Leakages can be formed on mains and service pipes (Farley & Trow 2003), which may be caused by various factors, such as the poor quality of pipes, inappropriate operation, and extreme weather (e.g., freezing weather). Therefore, it is hard to find out when and where leakages happened. To improve the efficiency of the anomaly identification method, numerous methods have been studied and developed. These methods can be generally divided into two main categories: one based on hardware and the other on software (Valizadeh *et al.* 2009).

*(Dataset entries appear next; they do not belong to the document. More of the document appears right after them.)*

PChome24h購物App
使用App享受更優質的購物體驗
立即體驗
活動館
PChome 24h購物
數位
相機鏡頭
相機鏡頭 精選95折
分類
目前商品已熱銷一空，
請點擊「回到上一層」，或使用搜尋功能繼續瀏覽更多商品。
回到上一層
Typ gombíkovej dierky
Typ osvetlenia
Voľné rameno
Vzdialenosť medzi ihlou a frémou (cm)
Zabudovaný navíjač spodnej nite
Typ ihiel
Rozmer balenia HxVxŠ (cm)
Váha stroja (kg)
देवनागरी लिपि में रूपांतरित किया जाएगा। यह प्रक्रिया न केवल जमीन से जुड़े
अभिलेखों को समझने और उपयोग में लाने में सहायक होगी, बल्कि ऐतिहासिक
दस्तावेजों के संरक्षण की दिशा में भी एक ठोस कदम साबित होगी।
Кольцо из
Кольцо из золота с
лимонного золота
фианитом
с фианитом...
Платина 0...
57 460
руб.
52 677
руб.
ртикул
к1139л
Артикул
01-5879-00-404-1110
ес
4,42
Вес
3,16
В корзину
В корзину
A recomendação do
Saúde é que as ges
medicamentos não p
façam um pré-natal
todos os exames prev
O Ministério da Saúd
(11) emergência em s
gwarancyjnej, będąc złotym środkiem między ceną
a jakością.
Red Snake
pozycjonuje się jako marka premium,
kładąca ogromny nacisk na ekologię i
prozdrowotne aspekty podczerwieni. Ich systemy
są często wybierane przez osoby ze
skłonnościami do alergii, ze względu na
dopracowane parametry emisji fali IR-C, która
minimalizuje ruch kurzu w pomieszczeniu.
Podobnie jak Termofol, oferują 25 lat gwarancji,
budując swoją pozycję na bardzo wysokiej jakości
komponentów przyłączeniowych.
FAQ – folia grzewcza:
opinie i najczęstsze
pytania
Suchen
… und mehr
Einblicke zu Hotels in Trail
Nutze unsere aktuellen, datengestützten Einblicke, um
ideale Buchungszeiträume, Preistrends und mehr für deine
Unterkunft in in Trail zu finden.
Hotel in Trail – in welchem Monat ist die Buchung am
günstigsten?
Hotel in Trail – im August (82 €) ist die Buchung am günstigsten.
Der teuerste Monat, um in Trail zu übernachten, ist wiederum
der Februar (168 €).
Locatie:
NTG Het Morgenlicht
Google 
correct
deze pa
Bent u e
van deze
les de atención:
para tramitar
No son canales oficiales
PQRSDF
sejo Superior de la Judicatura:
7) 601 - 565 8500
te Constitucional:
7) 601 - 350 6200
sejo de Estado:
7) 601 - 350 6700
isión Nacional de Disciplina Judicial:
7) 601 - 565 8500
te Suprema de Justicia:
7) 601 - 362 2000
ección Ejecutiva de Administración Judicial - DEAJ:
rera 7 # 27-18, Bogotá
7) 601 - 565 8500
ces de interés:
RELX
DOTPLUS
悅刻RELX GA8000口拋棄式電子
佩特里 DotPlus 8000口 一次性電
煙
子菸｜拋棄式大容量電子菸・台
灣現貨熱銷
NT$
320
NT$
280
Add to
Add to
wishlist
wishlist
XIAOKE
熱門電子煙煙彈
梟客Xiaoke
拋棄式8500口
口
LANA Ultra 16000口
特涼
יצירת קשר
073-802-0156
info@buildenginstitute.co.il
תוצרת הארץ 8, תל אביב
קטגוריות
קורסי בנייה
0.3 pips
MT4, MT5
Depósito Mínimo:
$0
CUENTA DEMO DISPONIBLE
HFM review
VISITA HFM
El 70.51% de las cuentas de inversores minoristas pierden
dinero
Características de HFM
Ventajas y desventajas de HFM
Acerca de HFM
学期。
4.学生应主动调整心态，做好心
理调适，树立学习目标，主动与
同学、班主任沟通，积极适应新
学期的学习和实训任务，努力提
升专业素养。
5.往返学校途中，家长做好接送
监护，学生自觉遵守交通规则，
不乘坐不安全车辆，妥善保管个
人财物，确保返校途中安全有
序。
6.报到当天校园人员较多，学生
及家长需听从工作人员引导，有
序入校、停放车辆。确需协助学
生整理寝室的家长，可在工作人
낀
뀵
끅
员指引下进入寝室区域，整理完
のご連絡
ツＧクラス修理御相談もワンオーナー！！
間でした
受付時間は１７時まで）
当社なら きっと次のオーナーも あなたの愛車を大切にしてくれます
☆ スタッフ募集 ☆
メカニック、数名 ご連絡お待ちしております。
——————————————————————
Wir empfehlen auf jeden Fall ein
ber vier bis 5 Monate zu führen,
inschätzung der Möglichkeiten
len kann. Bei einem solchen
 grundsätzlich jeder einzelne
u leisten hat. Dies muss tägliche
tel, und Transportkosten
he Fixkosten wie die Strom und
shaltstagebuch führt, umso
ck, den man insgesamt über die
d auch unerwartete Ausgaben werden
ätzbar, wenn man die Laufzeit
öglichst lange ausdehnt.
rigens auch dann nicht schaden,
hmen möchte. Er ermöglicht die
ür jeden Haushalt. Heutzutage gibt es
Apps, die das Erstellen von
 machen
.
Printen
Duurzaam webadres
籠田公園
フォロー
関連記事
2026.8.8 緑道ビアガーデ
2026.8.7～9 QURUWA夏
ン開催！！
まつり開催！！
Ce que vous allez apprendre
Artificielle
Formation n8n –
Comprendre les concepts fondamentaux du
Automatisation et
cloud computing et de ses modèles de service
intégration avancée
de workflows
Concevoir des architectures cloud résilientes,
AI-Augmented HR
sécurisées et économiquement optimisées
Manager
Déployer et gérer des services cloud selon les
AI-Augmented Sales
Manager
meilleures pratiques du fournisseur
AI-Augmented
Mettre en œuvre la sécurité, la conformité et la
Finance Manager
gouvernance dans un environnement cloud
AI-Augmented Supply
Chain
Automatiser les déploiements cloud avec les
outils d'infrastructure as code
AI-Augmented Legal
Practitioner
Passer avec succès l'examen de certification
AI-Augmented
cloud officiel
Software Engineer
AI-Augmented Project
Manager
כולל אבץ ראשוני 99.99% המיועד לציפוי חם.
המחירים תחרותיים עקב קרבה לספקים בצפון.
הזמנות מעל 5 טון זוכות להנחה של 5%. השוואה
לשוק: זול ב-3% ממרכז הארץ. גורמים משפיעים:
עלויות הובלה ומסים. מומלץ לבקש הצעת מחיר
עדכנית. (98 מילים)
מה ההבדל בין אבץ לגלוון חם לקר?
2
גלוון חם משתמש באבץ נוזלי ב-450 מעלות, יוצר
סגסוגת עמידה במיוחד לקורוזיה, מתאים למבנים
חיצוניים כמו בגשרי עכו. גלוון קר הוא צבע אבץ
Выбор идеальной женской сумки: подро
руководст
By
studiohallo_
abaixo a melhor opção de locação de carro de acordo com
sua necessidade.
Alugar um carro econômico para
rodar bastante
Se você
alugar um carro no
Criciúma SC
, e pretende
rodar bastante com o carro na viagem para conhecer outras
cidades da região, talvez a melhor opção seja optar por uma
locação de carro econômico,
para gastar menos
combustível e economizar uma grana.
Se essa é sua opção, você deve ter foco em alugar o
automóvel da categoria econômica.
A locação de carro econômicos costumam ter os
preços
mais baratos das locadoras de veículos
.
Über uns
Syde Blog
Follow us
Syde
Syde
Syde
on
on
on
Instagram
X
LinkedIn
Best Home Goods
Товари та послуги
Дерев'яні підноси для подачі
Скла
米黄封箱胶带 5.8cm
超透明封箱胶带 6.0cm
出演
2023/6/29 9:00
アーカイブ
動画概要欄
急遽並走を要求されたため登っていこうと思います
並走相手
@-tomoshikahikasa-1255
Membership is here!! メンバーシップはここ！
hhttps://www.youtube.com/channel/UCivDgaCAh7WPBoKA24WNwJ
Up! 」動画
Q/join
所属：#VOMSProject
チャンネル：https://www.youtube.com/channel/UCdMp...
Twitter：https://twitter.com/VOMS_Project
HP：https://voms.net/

Many technologies are based on highly specialized hardware equipment, such as leak noise correlators (Guo *et al.* 2021), leak noise loggers (Muggleton *et al.* 2006), gas injection (Hunaidi *et al.* 2000), ground penetrating radar (Hunaidi 1998), and infrared photography (Fahmy & Moselhi 2010). Despite the fact that they perform well in leak detection and location (Puust *et al.* 2010), some drawbacks they have cannot be ignored. For example, they are labor-intensive, expensive, run slowly, and may also require long interruption of pipeline operations (Romano *et al.* 2011).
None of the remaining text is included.